Secretary of State Antony J. Blinken on Sunday criticized the Chinese government for a lack of transparency during the pandemic, particularly during “the early stages of Covid,” and he called for a more thorough investigation of the origins of the coronavirus.

A report of a joint inquiry by the World Health Organization and China published last month did not conclusively establish how or when the virus began spreading, and did little to allay Western concerns that the Chinese Communist Party bent the investigation to its advantage. Mr. Blinken, echoing those concerns, called on Beijing to make “a real commitment to transparency, to information sharing, to access for experts.”

“I think China knows that in the early stages of Covid, it didn’t do what it needed to do,” Mr. Blinken said in an appearance on NBC’s “Meet the Press.” “One result of that failure is that the virus got out of hand faster and with, I think, much more egregious results than it might otherwise.”

Mr. Blinken urged more investigation.

“We need to get to the bottom of this,” he said of the virus’ origins. “We need to do that precisely so we fully understand what happened, in order to have the best shot possible preventing it from happening again.”

The secretary of state’s remarks offered a more diplomatic approach than that of Trump administration officials who have sought to blame China for the spread of Covid-19 in the U.S., often fanning the flames of xenophobia in their public campaign to shirk responsibility for a poor response to the pandemic. Mr. Blinken’s comments, however, illustrated the Biden administration’s willingness to convey skepticism of the official narrative coming from Beijing.
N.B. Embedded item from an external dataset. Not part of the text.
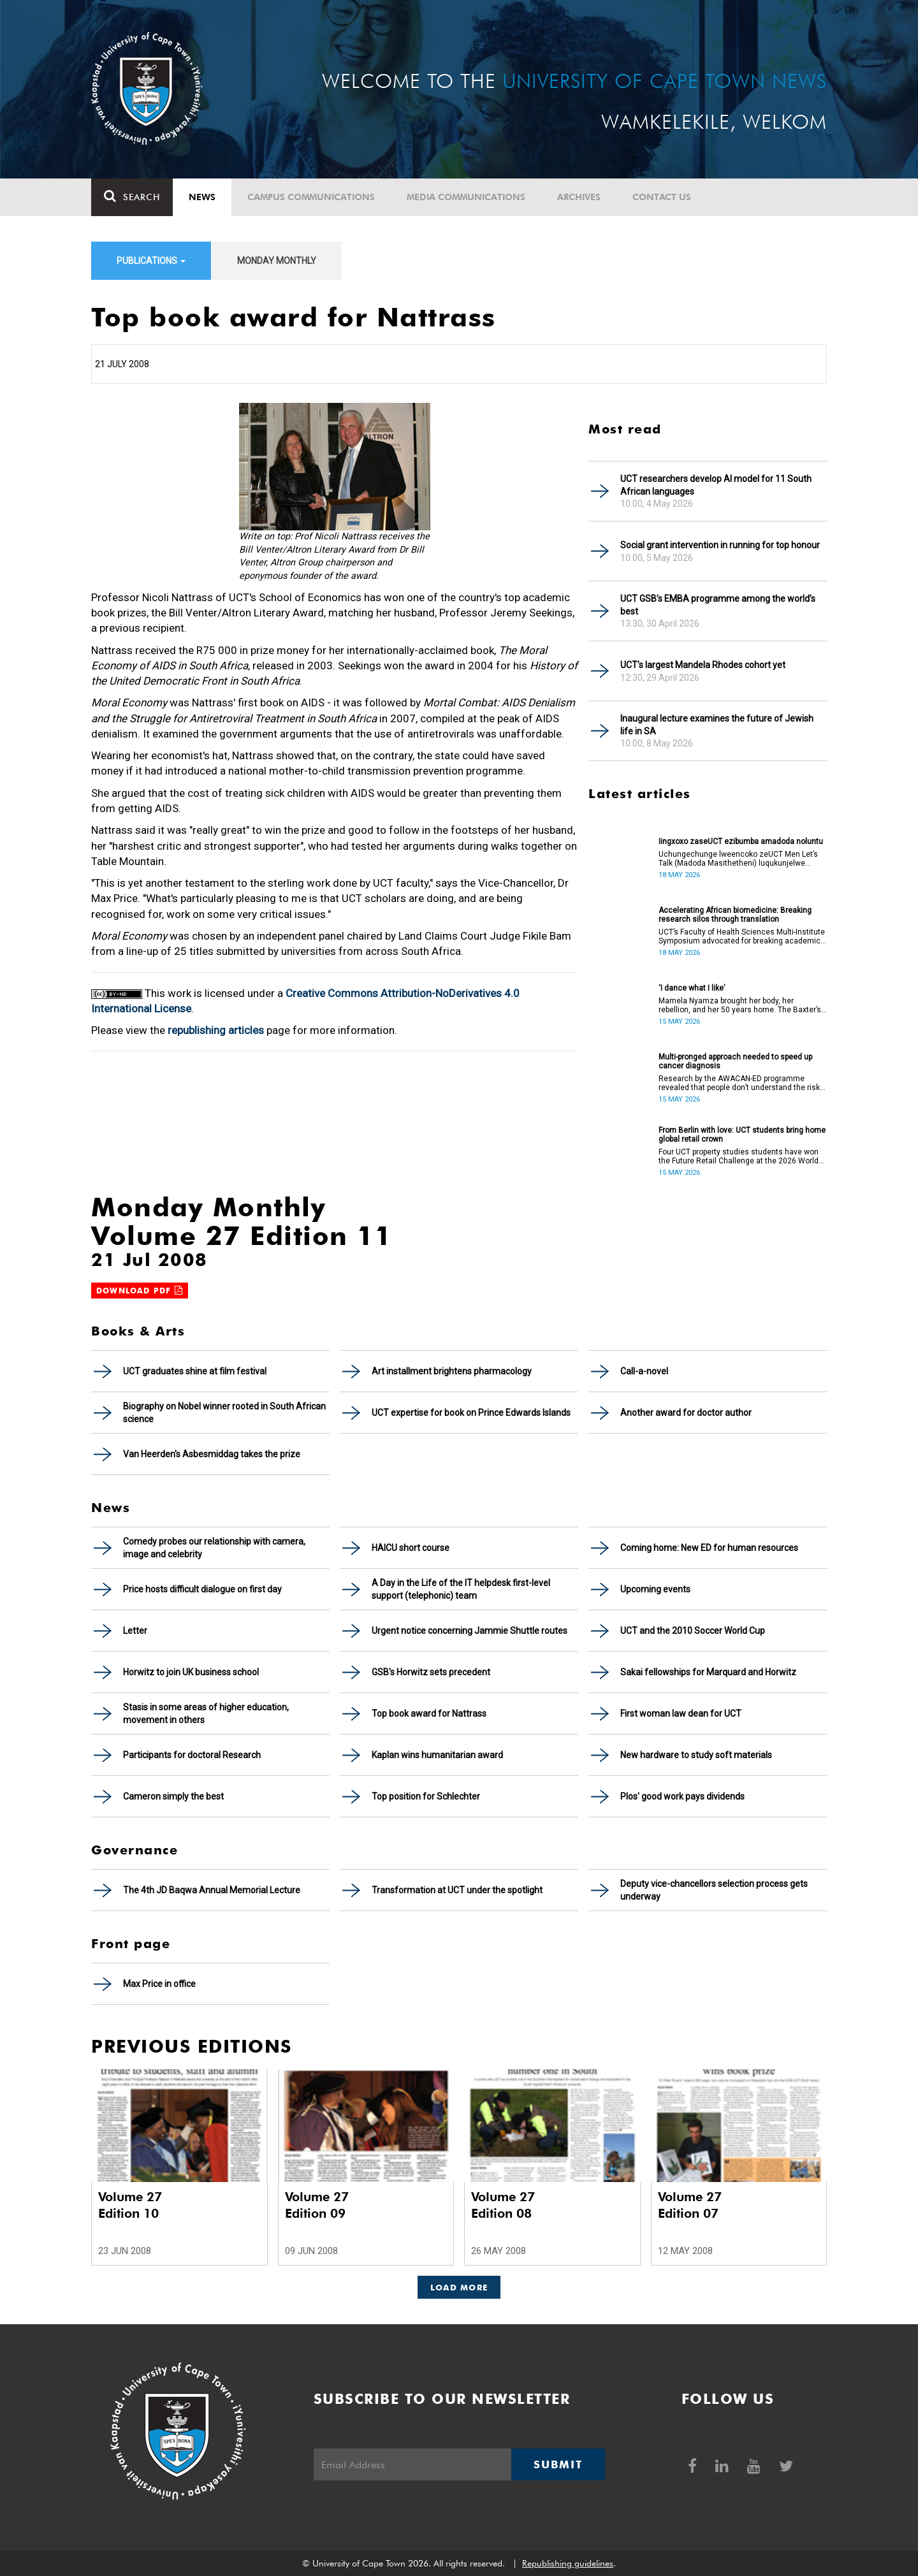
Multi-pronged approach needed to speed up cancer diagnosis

Mr. Blinken’s predecessor, Mike Pompeo, had asserted with little evidence months into the pandemic the notion that the coronavirus originated in a research laboratory in Wuhan, China. He had pressed American spy agencies to hunt for evidence to support the unsubstantiated theory, but most agencies remain skeptical that conclusive evidence of a link to a lab can be found.

Days before the W.H.O. released their report, the former director of the Centers for Disease Control and Prevention during the Trump administration also speculated that the virus originated in a lab in China. The former official, Dr. Robert Redfield, offered no evidence and emphasized that it was his opinion.

The international W.H.O. team of experts who investigated the origins of the virus in China dismissed the lab theory in their report as “extremely unlikely.” But Dr. Tedros Adhanom Ghebreyesus, the W.H.O.’s director-general, took the unexpected step of publicly raising doubts, saying that the theory required further investigation and that he was ready to deploy more experts to do so.

The Chinese foreign ministry and state media rejected criticism from the White House and others that Beijing had not been transparent during the W.H.O. inquiry.

Chinese experts involved in the investigation “offered necessary facilitation for the team’s work, fully demonstrating its openness, transparency and responsible attitude,” a representative for the Chinese foreign ministry said in a statement last month. “To politicize this issue will only severely hinder global cooperation in study of origins, jeopardize anti-pandemic cooperation, and cost more lives.”